Mason Jenkins is a visiting assistant professor of marketing in the D’Amore-McKim School of Business at Northeastern University. He completed his doctorate in cognitive psychology at Northeastern University in 2019.
Jenkins' researches consumer judgment and decision-making in services marketing as well as the broader relationship between consumer memory and behavior. He, along with his colleague Paul Fombelle, is a recipient of a Marketing Science Institute grant aimed at understanding how a firm's service recovery strategy may negatively influence consumer encoding of experiences and subsequent repurchase behavior.
Education
- Ph.D., Psychology, Northeastern University
- M.A., Psychology, Northeastern University
- B.A., Psychology & English, University of North Carolina at Chapel Hill
Awards and Recognition
- Best Paper in Track: Service Science and Retailing. American Marketing Association Winter Academic Conference (2020). “When Apology is Not the Best Policy: The Negative Impact of Apologies on Consumer Judgment and Behavior” with Paul W. Fombelle & Mary L. Steffel.

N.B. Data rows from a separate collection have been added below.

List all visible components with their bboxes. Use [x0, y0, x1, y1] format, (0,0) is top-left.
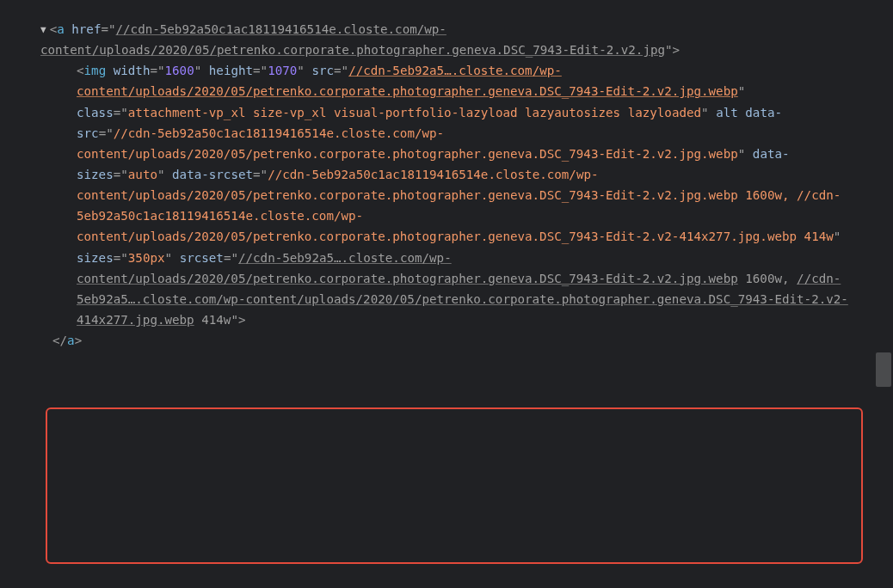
devtools-elements-panel: ▼<a href="//cdn-5eb92a50c1ac18119416514e… — [0, 0, 893, 588]
attr-class[interactable]: class — [77, 106, 114, 119]
class-value: attachment-vp_xl size-vp_xl visual-portf… — [128, 106, 701, 119]
img-element[interactable]: <img width="1600" height="1070" src="//c… — [40, 60, 857, 330]
dom-tree[interactable]: ▼<a href="//cdn-5eb92a50c1ac18119416514e… — [40, 19, 857, 351]
srcset-width-1: 1600w, — [738, 272, 797, 285]
attr-width[interactable]: width — [114, 64, 151, 77]
data-src-value: //cdn-5eb92a50c1ac18119416514e.closte.co… — [77, 126, 738, 161]
attr-srcset[interactable]: srcset — [180, 251, 224, 265]
expand-toggle-icon[interactable]: ▼ — [40, 22, 46, 39]
sizes-value: 350px — [128, 251, 165, 265]
scrollbar-thumb[interactable] — [876, 352, 891, 387]
tag-a[interactable]: a — [57, 22, 65, 36]
attr-href[interactable]: href — [71, 22, 101, 36]
attr-data-srcset[interactable]: data-srcset — [172, 168, 253, 181]
data-sizes-value: auto — [128, 168, 157, 181]
srcset-width-2: 414w — [194, 313, 231, 327]
height-value: 1070 — [268, 64, 297, 77]
attr-height[interactable]: height — [209, 64, 253, 77]
highlight-box — [46, 407, 863, 564]
attr-src[interactable]: src — [311, 64, 334, 77]
punct-lt: < — [50, 22, 58, 36]
attr-sizes[interactable]: sizes — [77, 251, 114, 265]
tag-img[interactable]: img — [84, 64, 107, 77]
width-value: 1600 — [165, 64, 194, 77]
href-url[interactable]: //cdn-5eb92a50c1ac18119416514e.closte.co… — [40, 22, 665, 57]
closing-a-tag[interactable]: </a> — [40, 330, 857, 351]
attr-alt[interactable]: alt — [716, 106, 738, 119]
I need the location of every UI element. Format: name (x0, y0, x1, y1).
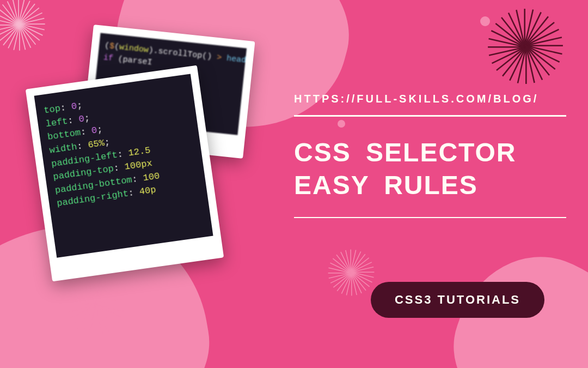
divider (294, 217, 566, 218)
divider (294, 115, 566, 117)
badge-container: CSS3 Tutorials (371, 282, 544, 318)
category-badge: CSS3 Tutorials (371, 282, 544, 318)
content-block: https://full-skills.com/blog/ CSS Select… (294, 93, 566, 238)
url-text: https://full-skills.com/blog/ (294, 93, 566, 105)
code-snippet-front: top: 0; left: 0; bottom: 0; width: 65%; … (34, 74, 209, 221)
polaroid-front: top: 0; left: 0; bottom: 0; width: 65%; … (26, 65, 224, 282)
main-title: CSS Selector Easy Rules (294, 136, 566, 202)
starburst-icon (65, 275, 125, 335)
starburst-icon (0, 0, 46, 52)
starburst-icon (327, 249, 375, 297)
starburst-icon (487, 8, 565, 86)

- “I’m Sorry for Not Being Sorry: An Argument for Withholding an Apology After Service Failures,” with Paul W. Fombelle. Marketing Science Institute Grant
Selected Publications
- Fombelle, P., Voorhees, C., Jenkins, M., Sidaoui, K., Benoit, S., Gruber, T., Gustaffson, A., & Abosag, I. (2020). Customer deviance: A framework, prevention strategies, and opportunities for future research. Journal of Business Research, 116, 387-400.

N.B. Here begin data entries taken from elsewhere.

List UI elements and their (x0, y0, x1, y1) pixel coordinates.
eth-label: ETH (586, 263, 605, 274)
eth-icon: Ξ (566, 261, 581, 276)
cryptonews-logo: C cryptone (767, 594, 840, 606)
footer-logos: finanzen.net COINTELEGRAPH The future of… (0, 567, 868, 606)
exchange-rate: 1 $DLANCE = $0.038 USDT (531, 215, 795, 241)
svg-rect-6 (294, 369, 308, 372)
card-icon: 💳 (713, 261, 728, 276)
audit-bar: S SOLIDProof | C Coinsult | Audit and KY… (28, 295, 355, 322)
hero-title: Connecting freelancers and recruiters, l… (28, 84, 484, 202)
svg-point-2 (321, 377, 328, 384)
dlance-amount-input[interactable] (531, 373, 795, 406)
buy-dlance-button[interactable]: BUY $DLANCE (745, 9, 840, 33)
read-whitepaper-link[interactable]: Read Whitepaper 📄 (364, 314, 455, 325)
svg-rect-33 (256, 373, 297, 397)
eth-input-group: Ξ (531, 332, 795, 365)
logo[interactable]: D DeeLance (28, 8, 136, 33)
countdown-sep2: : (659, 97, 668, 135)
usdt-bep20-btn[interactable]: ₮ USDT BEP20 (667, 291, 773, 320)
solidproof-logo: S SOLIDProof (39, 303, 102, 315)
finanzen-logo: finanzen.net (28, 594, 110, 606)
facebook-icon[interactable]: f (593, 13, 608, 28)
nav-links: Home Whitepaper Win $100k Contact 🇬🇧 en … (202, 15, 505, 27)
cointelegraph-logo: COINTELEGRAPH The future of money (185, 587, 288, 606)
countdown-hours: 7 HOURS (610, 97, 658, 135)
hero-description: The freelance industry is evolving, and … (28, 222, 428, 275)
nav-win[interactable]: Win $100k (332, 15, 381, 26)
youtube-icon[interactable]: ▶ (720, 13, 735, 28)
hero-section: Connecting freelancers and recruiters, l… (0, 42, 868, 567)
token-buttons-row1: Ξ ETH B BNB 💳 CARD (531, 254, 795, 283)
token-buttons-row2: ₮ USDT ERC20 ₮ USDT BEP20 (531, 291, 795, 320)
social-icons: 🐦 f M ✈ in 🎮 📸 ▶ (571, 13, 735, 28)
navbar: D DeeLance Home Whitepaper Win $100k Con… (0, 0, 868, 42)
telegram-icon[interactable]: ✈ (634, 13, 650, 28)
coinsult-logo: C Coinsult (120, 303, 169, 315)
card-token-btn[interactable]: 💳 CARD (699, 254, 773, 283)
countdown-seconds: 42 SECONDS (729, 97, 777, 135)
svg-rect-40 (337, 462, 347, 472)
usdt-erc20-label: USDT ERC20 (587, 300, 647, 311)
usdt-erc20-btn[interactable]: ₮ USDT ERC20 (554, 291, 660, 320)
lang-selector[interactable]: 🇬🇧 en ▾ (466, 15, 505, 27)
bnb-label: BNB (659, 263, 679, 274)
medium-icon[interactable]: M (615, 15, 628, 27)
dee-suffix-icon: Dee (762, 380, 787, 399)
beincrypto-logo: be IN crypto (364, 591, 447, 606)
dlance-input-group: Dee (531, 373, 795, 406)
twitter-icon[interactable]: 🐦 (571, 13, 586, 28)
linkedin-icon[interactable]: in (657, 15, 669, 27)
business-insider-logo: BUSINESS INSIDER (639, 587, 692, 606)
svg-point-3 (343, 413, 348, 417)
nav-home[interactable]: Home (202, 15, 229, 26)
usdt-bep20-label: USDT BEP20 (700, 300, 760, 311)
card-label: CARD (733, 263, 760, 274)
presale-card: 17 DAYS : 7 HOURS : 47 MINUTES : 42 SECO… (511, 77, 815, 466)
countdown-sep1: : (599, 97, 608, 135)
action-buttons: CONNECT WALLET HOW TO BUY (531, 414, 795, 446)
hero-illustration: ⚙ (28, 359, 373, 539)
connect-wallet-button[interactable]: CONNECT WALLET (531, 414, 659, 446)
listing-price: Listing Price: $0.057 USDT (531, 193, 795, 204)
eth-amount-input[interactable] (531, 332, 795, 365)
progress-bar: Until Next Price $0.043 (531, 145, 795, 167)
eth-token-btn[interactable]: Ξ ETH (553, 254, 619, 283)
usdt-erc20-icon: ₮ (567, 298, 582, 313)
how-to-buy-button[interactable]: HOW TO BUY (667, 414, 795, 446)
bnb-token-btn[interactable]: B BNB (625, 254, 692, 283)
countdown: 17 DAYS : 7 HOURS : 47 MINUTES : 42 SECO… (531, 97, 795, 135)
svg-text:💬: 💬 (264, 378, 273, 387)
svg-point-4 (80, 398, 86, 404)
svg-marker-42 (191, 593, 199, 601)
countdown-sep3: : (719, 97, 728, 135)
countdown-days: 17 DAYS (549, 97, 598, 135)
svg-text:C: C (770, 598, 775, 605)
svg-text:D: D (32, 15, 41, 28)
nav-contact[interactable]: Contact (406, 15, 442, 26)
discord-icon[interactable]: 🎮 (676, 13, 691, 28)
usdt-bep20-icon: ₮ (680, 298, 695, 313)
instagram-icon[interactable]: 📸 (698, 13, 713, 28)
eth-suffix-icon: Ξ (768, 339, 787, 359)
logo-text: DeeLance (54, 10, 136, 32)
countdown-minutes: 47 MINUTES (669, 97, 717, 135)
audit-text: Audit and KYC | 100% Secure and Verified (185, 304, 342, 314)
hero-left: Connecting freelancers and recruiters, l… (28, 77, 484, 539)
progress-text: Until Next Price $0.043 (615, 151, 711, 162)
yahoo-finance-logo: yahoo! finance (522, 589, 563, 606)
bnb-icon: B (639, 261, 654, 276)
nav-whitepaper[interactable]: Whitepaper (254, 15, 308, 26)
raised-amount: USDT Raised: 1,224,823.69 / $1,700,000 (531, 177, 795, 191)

- Jenkins, M., & Kim, N.S. (2018). How robust is the influence of causal explanation on clinical judgments? Assessments in structured clinical interviews. Journal of Psychology, 152(2), 96-109.
- Larrauri, J., Kelley, L., Jenkins, M., Westman, E., Schmajuk, N., Rosenthal, M., & Levin, E. (2014). Meclizine enhancement of sensorimotor gating in healthy male subjects with high startle responses and low prepulse inhibition. Neuropsychopharmacology, 39(3), 651-659.